Moreover105 examined the complex interconnections among green space, economic development, and circular economy hazards in 31 European nations for the period 2009–2020. They established that increased municipal waste generation is linked with increased GHG and NOx emissions, but restricting them using circular economy instruments can reduce waste and emissions. Mongo et al.106 examined the impact of these practices on EU-15 CO2 emissions over the period 2000–2015 and concluded that while there was efficiency in emissions reduction in the short term, circular economy practices in the long term can have counterintuitive consequences, highlighting the necessary balance of resource efficiency with sufficiency. Last but not least36, ascertained the contribution of circular economy practices in urban areas towards achieving cleaner air and air pollution resilience building in line with the UN Sustainable Development Goals. Zhu et al.107 showed that circular economy practice-based pilot states achieved a decrease of 2.92 percentage points in pollutant emissions, further validating the effectiveness of such interventions in air quality improvement.
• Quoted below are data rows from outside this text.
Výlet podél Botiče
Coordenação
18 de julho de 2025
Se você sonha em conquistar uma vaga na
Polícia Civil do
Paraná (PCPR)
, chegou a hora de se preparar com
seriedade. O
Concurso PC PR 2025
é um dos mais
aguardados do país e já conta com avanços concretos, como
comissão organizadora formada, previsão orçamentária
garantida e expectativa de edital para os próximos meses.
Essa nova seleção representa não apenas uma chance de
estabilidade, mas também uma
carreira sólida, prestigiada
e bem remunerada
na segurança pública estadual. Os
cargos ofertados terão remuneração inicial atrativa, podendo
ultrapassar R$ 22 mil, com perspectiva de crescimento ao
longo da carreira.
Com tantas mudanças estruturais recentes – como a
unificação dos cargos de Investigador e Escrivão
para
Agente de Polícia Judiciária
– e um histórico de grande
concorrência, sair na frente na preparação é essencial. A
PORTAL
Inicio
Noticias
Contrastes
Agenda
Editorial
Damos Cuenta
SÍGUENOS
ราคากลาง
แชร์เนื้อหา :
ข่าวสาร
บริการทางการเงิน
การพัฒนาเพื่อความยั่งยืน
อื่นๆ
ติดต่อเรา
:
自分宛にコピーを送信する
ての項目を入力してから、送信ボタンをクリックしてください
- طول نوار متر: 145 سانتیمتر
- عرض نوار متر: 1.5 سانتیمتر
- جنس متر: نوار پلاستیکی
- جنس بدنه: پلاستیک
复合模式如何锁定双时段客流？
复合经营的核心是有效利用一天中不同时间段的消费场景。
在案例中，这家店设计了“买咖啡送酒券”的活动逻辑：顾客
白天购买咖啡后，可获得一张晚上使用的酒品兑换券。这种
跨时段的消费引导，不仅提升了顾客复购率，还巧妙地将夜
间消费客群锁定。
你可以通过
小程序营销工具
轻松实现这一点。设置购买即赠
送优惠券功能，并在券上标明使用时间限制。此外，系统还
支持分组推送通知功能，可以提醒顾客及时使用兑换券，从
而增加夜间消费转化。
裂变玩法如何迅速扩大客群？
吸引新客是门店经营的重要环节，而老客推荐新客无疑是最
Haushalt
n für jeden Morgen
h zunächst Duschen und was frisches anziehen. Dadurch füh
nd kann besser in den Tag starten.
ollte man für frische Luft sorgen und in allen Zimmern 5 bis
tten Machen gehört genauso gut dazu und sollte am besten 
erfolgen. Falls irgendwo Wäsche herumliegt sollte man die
Conclusions and policy recommendations

This study offers substantial empirical evidence regarding the impact of circular economy practices on reducing urban air pollution across 50 U.S. states from 2009 to 2022. The results indicate that improved recycling initiatives markedly decrease PM₂.₅ concentrations, and a bidirectional causality is present between air pollution and the adoption of a circular economy. A 10-percentage-point rise in recycling rates correlates with an estimated 0.08 µg/m3 decrease in PM2.5 concentrations—an effect having significant ramifications for public health and environmental policy. The findings substantiate the circular economy’s feasibility as a strategic policy tool for enhancing air quality in urban environments. In addition to recycling, fundamental circular principles such as resource efficiency, the adoption of renewable energy, and waste reduction provide systemic avenues for achieving environmental sustainability. The EKC indicates that economic growth may initially raise pollution levels, but ultimately results in environmental enhancements as income and regulatory ability improve. The correlation between population density and pollution highlights the necessity for urban strategies that focus on spatial planning and emission-heavy activities.
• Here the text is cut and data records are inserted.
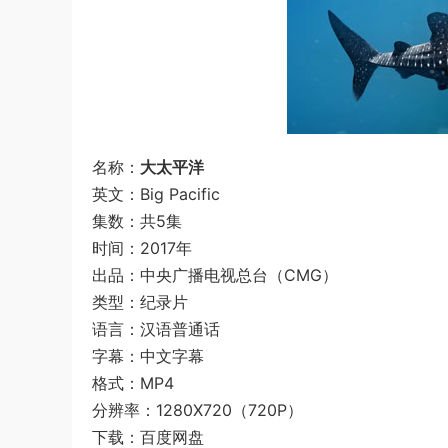
名称：
大太平洋
英文：Big Pacific
集数：共5集
时间：2017年
出品：中央广播电视总台（CMG）
类型：纪录片
语言：汉语普通话
字幕：中文字幕
格式：MP4
分辨率：1280X720（720P）
下载：百度网盘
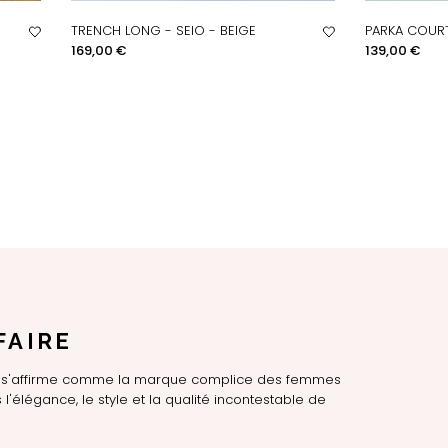
TRENCH LONG - SEIO - BEIGE
PARKA COURT
APERÇU RAPIDE
AP
Prix
Prix
169,00 €
139,00 €
FAIRE
LE s'affirme comme la marque complice des femmes
l'élégance, le style et la qualité incontestable de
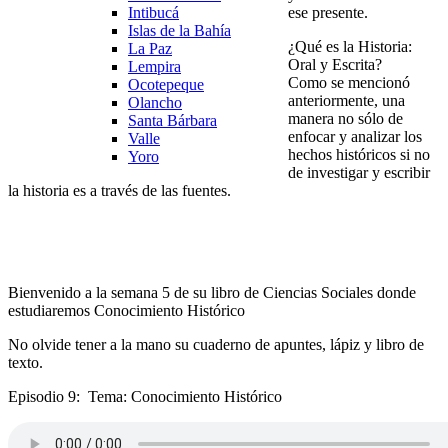
ese presente.
Intibucá
Islas de la Bahía
¿Qué es la Historia:
La Paz
Oral y Escrita?
Lempira
Como se mencionó
Ocotepeque
anteriormente, una
Olancho
manera no sólo de
Santa Bárbara
enfocar y analizar los
Valle
hechos históricos si no
Yoro
de investigar y escribir
la historia es a través de las fuentes.
Bienvenido a la semana 5 de su libro de Ciencias Sociales donde
estudiaremos Conocimiento Histórico
No olvide tener a la mano su cuaderno de apuntes, lápiz y libro de
texto.
Episodio 9: Tema: Conocimiento Histórico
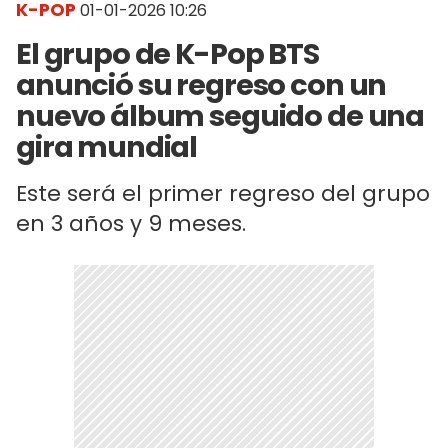
K-POP
01-01-2026 10:26
El grupo de K-Pop BTS
anunció su regreso con un
nuevo álbum seguido de una
gira mundial
Este será el primer regreso del grupo
en 3 años y 9 meses.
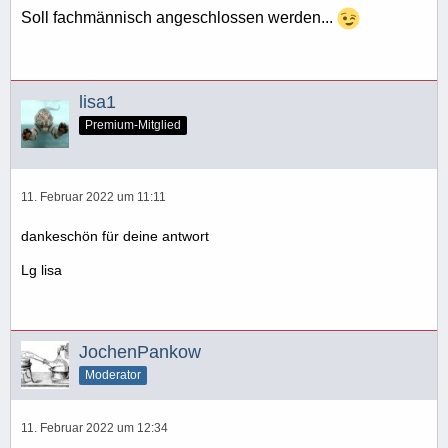
Soll fachmännisch angeschlossen werden...
lisa1
Premium-Mitglied
11. Februar 2022 um 11:11
dankeschön für deine antwort
Lg lisa
JochenPankow
Moderator
11. Februar 2022 um 12:34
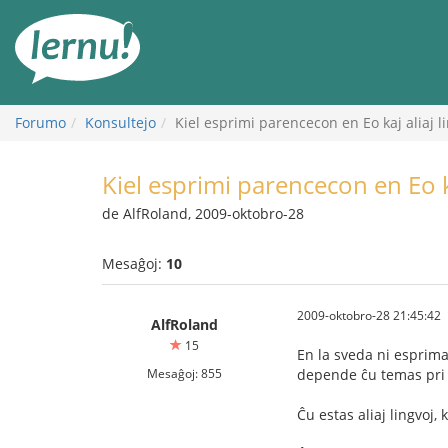
Al
la
enhavo
Forumo
Konsultejo
Kiel esprimi parencecon en Eo kaj aliaj li
Kiel esprimi parencecon en Eo ka
de AlfRoland, 2009-oktobro-28
Mesaĝoj:
10
2009-oktobro-28 21:45:42
AlfRoland
15
En la sveda ni esprimas
Mesaĝoj: 855
depende ĉu temas pri p
Ĉu estas aliaj lingvoj,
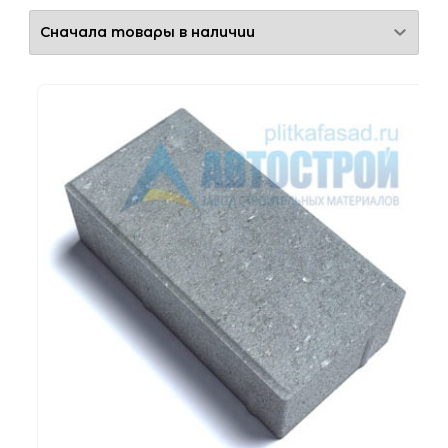
Толщина
65 мм
80 мм
Прокрас
Полный
Частичный
Цвет
Бежевый
Белый
Желтый
Коричневый
Красный
Оранжевый
Серый
Черный
Применение
Под авто
Интенсивная эксплуатация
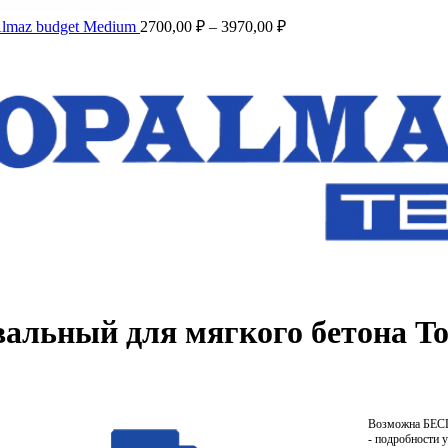
lmaz budget Medium
2700,00
₽
–
3970,00
₽
льный для мягкого бетона To
Возможна БЕ
- подробности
Policy implications encompass the adoption of Extended Producer Responsibility (EPR) frameworks to internalize environmental costs across the product lifecycle and encourage eco-design. Incorporating circular economy ideas at the design and manufacturing stages—where the majority of environmental consequences are established—can significantly diminish upstream emissions. Fiscal mechanisms, like tax incentives for sustainable technologies and investments in recycling infrastructure, can expedite this transformation. Ultimately, integrating circularity into urban planning—via compact city design, green infrastructure, and low-emission transportation systems—will facilitate enduring enhancements in air quality. This research importantly recognizes potential issues of endogeneity and reverse causality. Granger causality tests indicate mutual feedback between recycling and air quality, whereas sensitivity studies employing alternative pollutants (PM₁₀, NOₓ, and CO₂) validate the robustness of the findings. The incorporation of controls for regulatory rigor and industry composition enhances the inference. Policymakers require a balanced array of interventions: short-term benefits from enhancing recycling rates must be paired with long-term measures aimed at systemic transformation. Collaborative governance, public participation, and dependable environmental monitoring systems are essential for effective execution. Investing in circular supply chains and urban sustainability projects can facilitate cities’ transition to cleaner, more resilient futures. Future research should investigate the varied effects of circular economy policies in many metropolitan settings and examine how socio-economic and institutional factors influence their efficacy. Comparative evaluations among jurisdictions with differing levels of circular economy adoption might provide useful insights into scalable and context-specific methods for mitigating urban air pollution.